*** Opening Data to use ***
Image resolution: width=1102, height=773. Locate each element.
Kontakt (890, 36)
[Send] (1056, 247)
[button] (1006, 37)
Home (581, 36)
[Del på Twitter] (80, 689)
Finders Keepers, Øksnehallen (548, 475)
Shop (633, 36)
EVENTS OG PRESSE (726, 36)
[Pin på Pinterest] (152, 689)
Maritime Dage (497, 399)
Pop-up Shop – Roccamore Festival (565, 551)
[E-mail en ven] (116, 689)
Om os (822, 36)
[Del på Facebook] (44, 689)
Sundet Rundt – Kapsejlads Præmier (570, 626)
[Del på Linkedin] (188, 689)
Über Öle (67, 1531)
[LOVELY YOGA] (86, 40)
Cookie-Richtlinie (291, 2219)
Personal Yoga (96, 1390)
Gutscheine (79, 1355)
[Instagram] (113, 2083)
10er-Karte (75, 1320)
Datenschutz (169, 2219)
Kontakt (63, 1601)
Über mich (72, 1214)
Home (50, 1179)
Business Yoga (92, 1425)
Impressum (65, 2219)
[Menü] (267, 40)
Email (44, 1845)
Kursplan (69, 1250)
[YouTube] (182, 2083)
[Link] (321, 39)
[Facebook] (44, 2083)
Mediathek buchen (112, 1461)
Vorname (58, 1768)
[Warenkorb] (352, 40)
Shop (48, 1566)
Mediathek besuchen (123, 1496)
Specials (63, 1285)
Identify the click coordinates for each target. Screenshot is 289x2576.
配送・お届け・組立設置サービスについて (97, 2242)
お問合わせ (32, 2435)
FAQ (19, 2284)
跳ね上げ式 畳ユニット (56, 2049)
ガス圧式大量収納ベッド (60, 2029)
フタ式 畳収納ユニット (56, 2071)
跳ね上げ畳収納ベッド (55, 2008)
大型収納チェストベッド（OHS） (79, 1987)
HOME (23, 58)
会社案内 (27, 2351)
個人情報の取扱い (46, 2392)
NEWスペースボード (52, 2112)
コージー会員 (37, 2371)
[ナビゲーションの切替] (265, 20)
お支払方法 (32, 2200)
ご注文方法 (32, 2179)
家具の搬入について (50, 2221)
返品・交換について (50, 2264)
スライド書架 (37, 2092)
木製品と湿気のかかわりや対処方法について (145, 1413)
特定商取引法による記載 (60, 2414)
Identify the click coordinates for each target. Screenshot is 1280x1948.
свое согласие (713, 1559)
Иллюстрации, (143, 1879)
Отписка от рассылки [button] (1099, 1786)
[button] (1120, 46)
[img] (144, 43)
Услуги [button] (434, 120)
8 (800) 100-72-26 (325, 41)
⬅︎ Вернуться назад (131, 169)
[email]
*** Closing Data to use ***
[Task directions]
Starting with the line with "Home (581, 36)" above and going on through the line with "特定商取引法による記載 (60, 2414)", transcribe every line exactly, both ends included, and add nothing.

[Answer section]
Home (581, 36)
[Del på Twitter] (80, 689)
Finders Keepers, Øksnehallen (548, 475)
Shop (633, 36)
EVENTS OG PRESSE (726, 36)
[Pin på Pinterest] (152, 689)
Maritime Dage (497, 399)
Pop-up Shop – Roccamore Festival (565, 551)
[E-mail en ven] (116, 689)
Om os (822, 36)
[Del på Facebook] (44, 689)
Sundet Rundt – Kapsejlads Præmier (570, 626)
[Del på Linkedin] (188, 689)
Über Öle (67, 1531)
[LOVELY YOGA] (86, 40)
Cookie-Richtlinie (291, 2219)
Personal Yoga (96, 1390)
Gutscheine (79, 1355)
[Instagram] (113, 2083)
10er-Karte (75, 1320)
Datenschutz (169, 2219)
Kontakt (63, 1601)
Über mich (72, 1214)
Home (50, 1179)
Business Yoga (92, 1425)
Impressum (65, 2219)
[Menü] (267, 40)
Email (44, 1845)
Kursplan (69, 1250)
[YouTube] (182, 2083)
[Link] (321, 39)
[Facebook] (44, 2083)
Mediathek buchen (112, 1461)
Vorname (58, 1768)
[Warenkorb] (352, 40)
Shop (48, 1566)
Mediathek besuchen (123, 1496)
Specials (63, 1285)
Identify the click coordinates for each target. Screenshot is 289x2576.
配送・お届け・組立設置サービスについて (97, 2242)
お問合わせ (32, 2435)
FAQ (19, 2284)
跳ね上げ式 畳ユニット (56, 2049)
ガス圧式大量収納ベッド (60, 2029)
フタ式 畳収納ユニット (56, 2071)
跳ね上げ畳収納ベッド (55, 2008)
大型収納チェストベッド（OHS） (79, 1987)
HOME (23, 58)
会社案内 (27, 2351)
個人情報の取扱い (46, 2392)
NEWスペースボード (52, 2112)
コージー会員 (37, 2371)
[ナビゲーションの切替] (265, 20)
お支払方法 (32, 2200)
ご注文方法 (32, 2179)
家具の搬入について (50, 2221)
返品・交換について (50, 2264)
スライド書架 (37, 2092)
木製品と湿気のかかわりや対処方法について (145, 1413)
特定商取引法による記載 (60, 2414)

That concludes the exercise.